The panel event, Media and Genocide Prevention: What have we learned from Rwanda?, was moderated by VOA Central Africa Service Chief Robert Daguillard and featured news correspondents and regional experts offering their insights into why the international media paid so little attention to the catastrophe in Rwanda until it was too late.
In the 20 years since the Rwandan genocide, said VOA Director David Ensor, who delivered opening remarks at the event, “we have asked ourselves many questions about how the media may have failed Rwandans…. These are critical and necessary questions to ask.”
Panelist Allan Thompson, a journalism professor at Carleton University in Canada who joined the discussion from Ottawa, said “There were only two journalists with Western news organizations who were in Rwanda on April 6th.” Even for very good journalists, Thompson said, “it was difficult to discern what was…going on around you. Imagine being dropped into that environment in early April.
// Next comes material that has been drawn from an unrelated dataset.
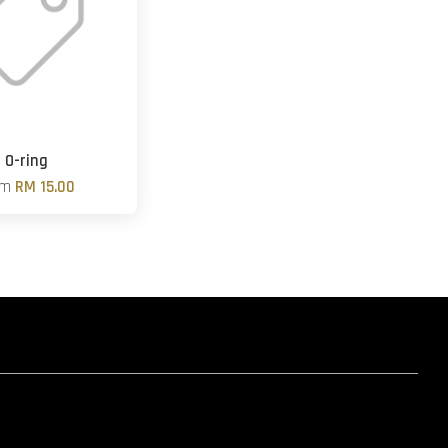
O-ring
om
RM 15.00
hatsapp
How do you explain this and therefore inform and motivate public opinion to put pressure on leaders?”
Michael Dobbs, a former journalist who now is a senior advisor at the Center for Prevention of Genocide at the U.S. Holocaust Memorial Museum, said that the world’s attention, regrettably, was elsewhere during the weeks leading up to April 7, 1994, listing the Bosnian War as well as the election and inauguration of Nelson Mandela as the major headline news events at the time. “A lot of the [foreign correspondents in Africa] who probably would have gone immediately to report from Rwanda as soon as those killings began, were all focused on this big event in South Africa,” Dobbs said.
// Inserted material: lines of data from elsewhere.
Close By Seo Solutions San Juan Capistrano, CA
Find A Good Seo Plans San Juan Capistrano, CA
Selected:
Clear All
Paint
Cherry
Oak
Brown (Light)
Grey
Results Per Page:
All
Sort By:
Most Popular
Panelist Mark Nelson of the National Endowment for Democracy’s Center for International Media Assistance, said the tragedy in Rwanda “showed how powerful and how devastating media can be,” referring to the local Rwandan “hate media” that fanned the flames of ethnic hatred between the minority Tutsis and majority Hutus.
Idriss Fall, a veteran war reporter for VOA’s French to Africa Service, also joined the panel discussion. Fall was on the ground covering the Rwandan genocide for VOA, and also recently returned from reporting on the humanitarian crisis in the Central African Republic, a country where a very real threat of genocide looms. “Like in Rwanda in 1994, people see that something is going to happen,” Fall said, urging the international media and community at large not to ignore the warning signs. “Our job is to tell people that this is happening, today. Right now, VOA has two reporters in Bangui, doing their job.”
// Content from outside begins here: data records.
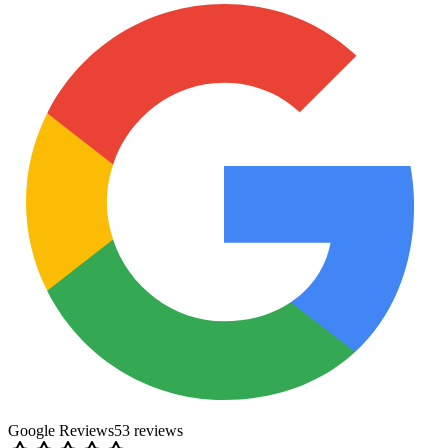
Google Reviews
53
review
s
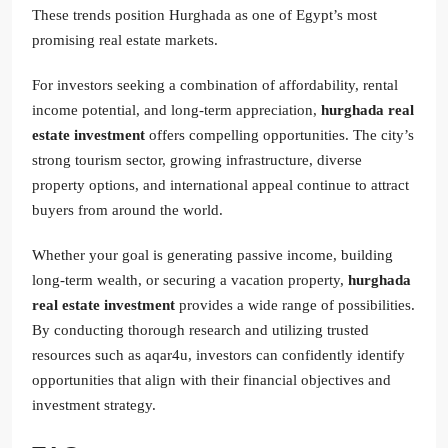
These trends position Hurghada as one of Egypt’s most
promising real estate markets.
For investors seeking a combination of affordability, rental
income potential, and long-term appreciation,
hurghada real
estate investment
offers compelling opportunities. The city’s
strong tourism sector, growing infrastructure, diverse
property options, and international appeal continue to attract
buyers from around the world.
Whether your goal is generating passive income, building
long-term wealth, or securing a vacation property,
hurghada
real estate investment
provides a wide range of possibilities.
By conducting thorough research and utilizing trusted
resources such as aqar4u, investors can confidently identify
opportunities that align with their financial objectives and
investment strategy.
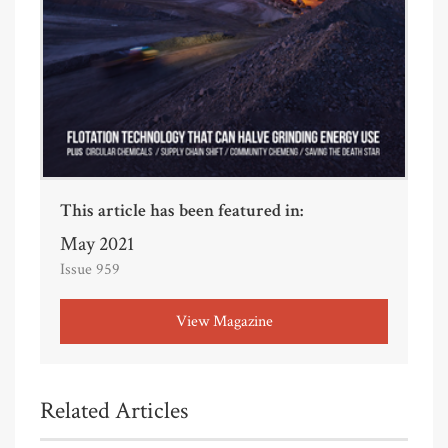
This article has been featured in:
May 2021
Issue 959
View Magazine
Related Articles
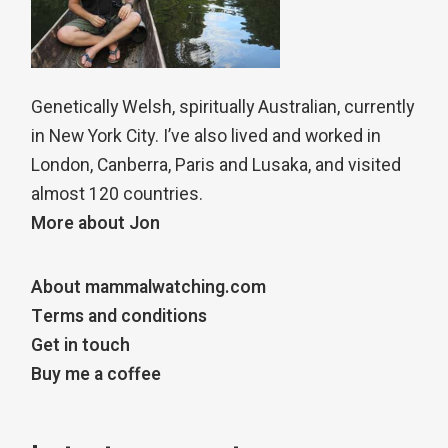
Genetically Welsh, spiritually Australian, currently
in New York City. I’ve also lived and worked in
London, Canberra, Paris and Lusaka, and visited
almost 120 countries.
More about Jon
About mammalwatching.com
Terms and conditions
Get in touch
Buy me a coffee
The panel discussion was streamed live online and is available on-demand. Panelists and moderator Robert Daguillard took questions from followers on Facebook and Google Hangout during the event, as well as Twitter questions submitted using the hashtag #VOARwanda20.
Voice of America broadcast in French to Rwanda in 1994, and established the Kirundi and Kinyarwanda language services in 1996 to cover Rwanda’s post-genocide recovery. VOA’s Central Africa Service today broadcasts throughout Rwanda, Burundi, Northwest Tanzania, and the Democratic Republic of Congo.